Il futuro della Mivar dei famosi televisori saranno i mobili per ufficio?: ”… Una linea per mobili professionali era già in produzione – aggiunge Vichi – ma in elettronica riteniamo di poter dire ancora qualcosa nonostante le difficoltà del momento. Ancora non abbiamo ricevuto nessuna proposta ma confido in un colosso mondiale che sappia apprezzare la mia offerta comunque vantaggiosa… Lei, piuttosto, come giornalista, si sente libero? E non fa nulla per combattere questo stato di cose?..”.

La città industriale progettata dal grande radiotecnico toscano

Carlo Vichi è un fiume in piena e rimpiange i bei tempi andati di quando c’era Lui, caro Lei, tanto per intenderci. Insomma il “grande vecchio” della Milano-Vichi-Apparecchi-Radiofonici (Mivar) che dal 1945 non si è fermato un attimo, non intende mollare e mostra con orgoglio il gigantesco stabilimento nuovo mai entrato totalmente in funzione.

Un gioiello progettato da lui (quasi in stile futurista come Filippo Tommaso Marinetti avrebbe voluto) che sembra una città vera e propria.
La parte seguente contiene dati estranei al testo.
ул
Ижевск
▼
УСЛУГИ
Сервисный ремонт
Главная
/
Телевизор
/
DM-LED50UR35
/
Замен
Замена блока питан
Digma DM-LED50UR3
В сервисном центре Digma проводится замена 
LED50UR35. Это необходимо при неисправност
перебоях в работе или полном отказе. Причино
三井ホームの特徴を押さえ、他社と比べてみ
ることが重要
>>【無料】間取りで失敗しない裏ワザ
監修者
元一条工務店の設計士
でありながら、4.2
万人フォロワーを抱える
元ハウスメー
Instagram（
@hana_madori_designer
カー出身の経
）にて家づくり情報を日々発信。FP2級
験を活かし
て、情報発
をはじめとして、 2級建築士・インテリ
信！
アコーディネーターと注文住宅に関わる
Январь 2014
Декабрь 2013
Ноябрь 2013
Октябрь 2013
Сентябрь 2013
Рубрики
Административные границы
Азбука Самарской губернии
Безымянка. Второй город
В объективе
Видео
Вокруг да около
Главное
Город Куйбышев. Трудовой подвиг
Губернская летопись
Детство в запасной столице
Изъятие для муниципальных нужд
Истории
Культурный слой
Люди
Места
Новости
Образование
Anzi una comunità suburbana autosufficiente dove si vivrebbe meglio che a casa propria:

”…In questa meravigliosa oasi di lavoro si posso realizzare le cose più disparate – continua Vichi ma che vuole ormai i tempi sono cambiati e nessuna istituzione si fa avanti. Sono venuti qui, hanno parlato, parlato, parlato. Fiumi di parole, poi se ne sono andati. Eccoli i politici di oggi. Solo chiacchiere inutili mentre una fabbrica come questa è costretta a chiudere con 1.200 dipendenti”.

La fabbrica che costruiva ottimi mobili per ufficio in alternativa e radio e tv

Carlo Vichi mi indica una delle tante epigrafi fasciste che campeggiano in fabbrica e poi perentoriamente intima agli astanti di leggerla: ”… Lei l’ha letta sino in fondo? – mi chiede quasi ordinandomi di rispondere – senta che pura verità a tanti anni di distanza: o si riesce a dare una unità alla politica e alla vita europea, o l’asse della storia mondiale si sposterà definitivamente oltre Atlantico e l’Europa non avrà che una parte secondaria nella storia umana…Firmato Benito Mussolini. Anche lei è ammutolito?…”.
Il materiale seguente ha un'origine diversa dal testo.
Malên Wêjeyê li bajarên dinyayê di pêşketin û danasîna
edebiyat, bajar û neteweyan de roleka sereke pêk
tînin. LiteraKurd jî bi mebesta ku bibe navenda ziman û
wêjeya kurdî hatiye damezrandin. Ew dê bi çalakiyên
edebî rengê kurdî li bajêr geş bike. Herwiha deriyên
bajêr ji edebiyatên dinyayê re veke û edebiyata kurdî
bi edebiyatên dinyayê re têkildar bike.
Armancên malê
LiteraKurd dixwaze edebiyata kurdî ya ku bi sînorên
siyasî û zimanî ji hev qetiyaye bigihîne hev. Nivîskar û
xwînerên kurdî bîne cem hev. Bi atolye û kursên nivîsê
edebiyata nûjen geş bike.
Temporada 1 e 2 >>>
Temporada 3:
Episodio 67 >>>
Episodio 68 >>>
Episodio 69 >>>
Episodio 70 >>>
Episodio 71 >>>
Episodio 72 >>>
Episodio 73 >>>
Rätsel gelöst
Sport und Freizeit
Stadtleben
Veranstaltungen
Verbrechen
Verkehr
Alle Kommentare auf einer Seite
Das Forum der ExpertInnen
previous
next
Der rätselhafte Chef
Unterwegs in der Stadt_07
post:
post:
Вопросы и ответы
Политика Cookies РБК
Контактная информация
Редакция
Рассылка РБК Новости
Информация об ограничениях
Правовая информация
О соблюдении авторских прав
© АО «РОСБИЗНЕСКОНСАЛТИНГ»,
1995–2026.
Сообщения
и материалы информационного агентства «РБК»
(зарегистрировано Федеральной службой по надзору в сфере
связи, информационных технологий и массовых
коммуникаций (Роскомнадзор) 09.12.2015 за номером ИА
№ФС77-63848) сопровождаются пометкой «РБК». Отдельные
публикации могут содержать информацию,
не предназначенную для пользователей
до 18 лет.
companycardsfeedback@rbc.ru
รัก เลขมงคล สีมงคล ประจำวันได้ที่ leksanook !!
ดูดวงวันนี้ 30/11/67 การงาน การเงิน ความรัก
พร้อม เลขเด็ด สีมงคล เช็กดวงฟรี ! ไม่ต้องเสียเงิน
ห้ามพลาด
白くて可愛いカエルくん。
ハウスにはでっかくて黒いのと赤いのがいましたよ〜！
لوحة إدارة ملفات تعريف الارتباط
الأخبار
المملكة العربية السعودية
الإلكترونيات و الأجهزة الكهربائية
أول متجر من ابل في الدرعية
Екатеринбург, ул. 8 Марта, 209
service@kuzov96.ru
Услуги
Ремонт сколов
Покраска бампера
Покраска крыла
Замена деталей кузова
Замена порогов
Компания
Rispondo che i luoghi comuni, spesso, nascondono un’amara verità e in quell’occasione Mussolini vedeva lontano. Nonostante i detrattori di ieri e di oggi. La vecchia Europa deve fare in conti con i Paesi del sud-est asiatico, con gli Stati Uniti e con l’America latina. Ma questa è tutta un’altra storia:

”…Vede nel 1968 non ero d’accordo con le stronzate degli operai che avevano in bocca una sola parola: il diritto – conclude Carlo Vichima sono sempre stato in mezzo a loro. Io ho sempre pensato che la cosa più importante fosse il dovere. Il dover lavorare dalla mattina alla sera, senza rimandare a domani ciò che si può fare oggi. Ma oggi si ragiona in maniera diversa ed ecco dove siamo arrivati. Ad un metro dal baratro…”.

L’assemblaggio dei circuiti stampati dei famosi apparecchi Mivar

Nel frattempo Carlo Vichi “collauda” un suo tavolino assieme ai tecnici del reparto mentre la segretaria gli annuncia nuove visite e altre possibilità di affari con imprenditori stranieri. Vichi accoglie due professionisti che sono venuti a trovarlo da Milano e, tra una telefonata ed un appuntamento senza agenda, non perde occasione per entrare nel merito di mille argomenti: ”…L’ho già detto altre volte – afferma Vichi con gli occhi lucidi – vorrei che la mia gente tornasse a sorridere…”. E’ morto sereno il grande costruttore di radio e tv. Con lui scompare l’ultimo industriale autentico. Di nome e di fatto.